What will the acquisition mean for competition, travelers, and your vacation rental business?  Will more owners list? Will fewer or more travelers rent or is it business as usual?

The HomeAway buy-out shows us all that there is continued growth in the vacation rental sector. It’s amazing how much has changed in the last several years and it will be very interesting to see how this affects us all in the future.

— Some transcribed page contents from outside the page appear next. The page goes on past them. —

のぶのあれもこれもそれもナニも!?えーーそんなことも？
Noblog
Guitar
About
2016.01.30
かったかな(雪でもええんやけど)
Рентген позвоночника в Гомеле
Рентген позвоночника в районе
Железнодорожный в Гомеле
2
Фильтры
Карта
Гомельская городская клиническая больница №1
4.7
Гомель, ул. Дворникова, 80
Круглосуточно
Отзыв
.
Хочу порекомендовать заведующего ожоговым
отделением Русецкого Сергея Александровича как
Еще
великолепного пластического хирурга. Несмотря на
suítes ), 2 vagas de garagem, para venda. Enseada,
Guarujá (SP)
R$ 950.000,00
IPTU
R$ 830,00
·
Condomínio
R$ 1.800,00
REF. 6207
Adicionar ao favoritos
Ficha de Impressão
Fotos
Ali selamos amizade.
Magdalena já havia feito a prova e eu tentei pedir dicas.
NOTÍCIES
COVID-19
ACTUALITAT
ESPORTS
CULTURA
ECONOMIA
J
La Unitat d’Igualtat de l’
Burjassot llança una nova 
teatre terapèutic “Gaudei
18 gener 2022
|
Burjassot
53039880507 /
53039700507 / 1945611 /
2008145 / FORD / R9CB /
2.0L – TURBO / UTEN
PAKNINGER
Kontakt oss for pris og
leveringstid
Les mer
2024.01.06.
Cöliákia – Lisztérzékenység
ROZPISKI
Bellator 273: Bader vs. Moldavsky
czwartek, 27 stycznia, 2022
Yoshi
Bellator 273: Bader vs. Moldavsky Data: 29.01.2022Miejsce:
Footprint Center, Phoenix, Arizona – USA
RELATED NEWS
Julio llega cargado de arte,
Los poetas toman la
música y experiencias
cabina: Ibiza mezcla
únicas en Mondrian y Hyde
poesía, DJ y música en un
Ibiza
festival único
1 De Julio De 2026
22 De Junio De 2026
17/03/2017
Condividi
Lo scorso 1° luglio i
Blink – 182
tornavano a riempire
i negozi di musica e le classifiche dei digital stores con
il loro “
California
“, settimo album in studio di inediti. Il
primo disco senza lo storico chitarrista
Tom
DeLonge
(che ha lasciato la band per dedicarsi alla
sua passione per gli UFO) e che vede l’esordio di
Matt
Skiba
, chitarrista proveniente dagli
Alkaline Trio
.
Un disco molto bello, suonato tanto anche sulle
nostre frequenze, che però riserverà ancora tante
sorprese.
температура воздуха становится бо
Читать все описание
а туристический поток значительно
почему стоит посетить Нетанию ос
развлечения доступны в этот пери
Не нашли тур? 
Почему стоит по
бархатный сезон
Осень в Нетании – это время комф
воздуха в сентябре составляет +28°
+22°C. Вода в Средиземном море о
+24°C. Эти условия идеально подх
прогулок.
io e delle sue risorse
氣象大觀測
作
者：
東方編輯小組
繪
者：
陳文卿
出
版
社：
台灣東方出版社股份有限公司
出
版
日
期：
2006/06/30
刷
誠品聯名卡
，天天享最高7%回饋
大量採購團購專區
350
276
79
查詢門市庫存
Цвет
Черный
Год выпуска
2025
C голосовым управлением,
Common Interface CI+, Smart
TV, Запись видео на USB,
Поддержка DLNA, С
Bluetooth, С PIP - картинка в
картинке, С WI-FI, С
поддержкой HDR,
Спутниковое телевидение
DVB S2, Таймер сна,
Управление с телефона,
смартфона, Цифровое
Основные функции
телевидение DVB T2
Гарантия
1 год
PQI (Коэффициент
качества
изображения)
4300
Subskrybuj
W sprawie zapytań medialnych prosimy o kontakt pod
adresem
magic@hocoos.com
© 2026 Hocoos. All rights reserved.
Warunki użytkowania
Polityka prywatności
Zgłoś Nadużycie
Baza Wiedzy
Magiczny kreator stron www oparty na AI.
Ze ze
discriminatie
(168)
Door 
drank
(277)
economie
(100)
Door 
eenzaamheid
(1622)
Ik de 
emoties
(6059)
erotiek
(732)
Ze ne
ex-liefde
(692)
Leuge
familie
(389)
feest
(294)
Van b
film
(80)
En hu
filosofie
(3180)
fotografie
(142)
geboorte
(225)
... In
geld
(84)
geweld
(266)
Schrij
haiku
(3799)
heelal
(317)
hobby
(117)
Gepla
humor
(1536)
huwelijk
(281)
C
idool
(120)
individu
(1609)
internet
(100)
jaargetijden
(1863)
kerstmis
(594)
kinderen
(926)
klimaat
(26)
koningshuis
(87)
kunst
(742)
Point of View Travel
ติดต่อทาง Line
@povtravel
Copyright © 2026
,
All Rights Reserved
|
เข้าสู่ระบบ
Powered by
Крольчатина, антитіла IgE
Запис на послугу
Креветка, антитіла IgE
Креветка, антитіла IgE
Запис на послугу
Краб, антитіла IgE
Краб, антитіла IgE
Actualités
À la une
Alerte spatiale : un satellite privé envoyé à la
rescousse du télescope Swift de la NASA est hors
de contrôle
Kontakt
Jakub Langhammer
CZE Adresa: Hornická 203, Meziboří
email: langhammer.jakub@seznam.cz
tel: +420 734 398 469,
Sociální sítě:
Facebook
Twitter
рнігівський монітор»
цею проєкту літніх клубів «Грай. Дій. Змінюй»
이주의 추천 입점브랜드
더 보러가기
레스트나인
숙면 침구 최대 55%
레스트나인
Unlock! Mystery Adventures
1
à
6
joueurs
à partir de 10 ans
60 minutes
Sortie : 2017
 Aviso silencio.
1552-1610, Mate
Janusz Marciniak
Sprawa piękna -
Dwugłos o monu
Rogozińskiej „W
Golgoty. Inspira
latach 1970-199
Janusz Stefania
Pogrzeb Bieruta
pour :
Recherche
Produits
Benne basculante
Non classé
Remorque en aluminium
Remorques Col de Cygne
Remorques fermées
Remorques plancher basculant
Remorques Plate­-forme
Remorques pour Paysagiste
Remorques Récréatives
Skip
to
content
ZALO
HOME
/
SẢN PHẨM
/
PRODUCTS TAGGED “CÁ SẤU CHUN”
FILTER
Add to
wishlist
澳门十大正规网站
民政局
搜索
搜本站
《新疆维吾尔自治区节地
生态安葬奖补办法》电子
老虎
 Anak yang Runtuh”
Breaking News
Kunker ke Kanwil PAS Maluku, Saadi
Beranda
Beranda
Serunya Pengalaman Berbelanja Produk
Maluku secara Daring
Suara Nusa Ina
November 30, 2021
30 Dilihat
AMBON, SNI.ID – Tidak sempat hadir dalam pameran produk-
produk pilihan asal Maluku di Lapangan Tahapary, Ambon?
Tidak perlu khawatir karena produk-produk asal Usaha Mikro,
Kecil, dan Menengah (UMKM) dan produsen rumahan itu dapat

My piece of advice for every single owner and management company is to start creating your brand today.

If you want to survive the giant takeover then you must become very good at something. Focus in on a niche and develop your brand around what you’re excellent at or around a specific travel niche.

Why develop your vacation rental brand? Expedia doesn’t mean much to travelers, in the sense that Expedia is like a warehouse for rentals. There is no real brand equity, messaging or level of expectation.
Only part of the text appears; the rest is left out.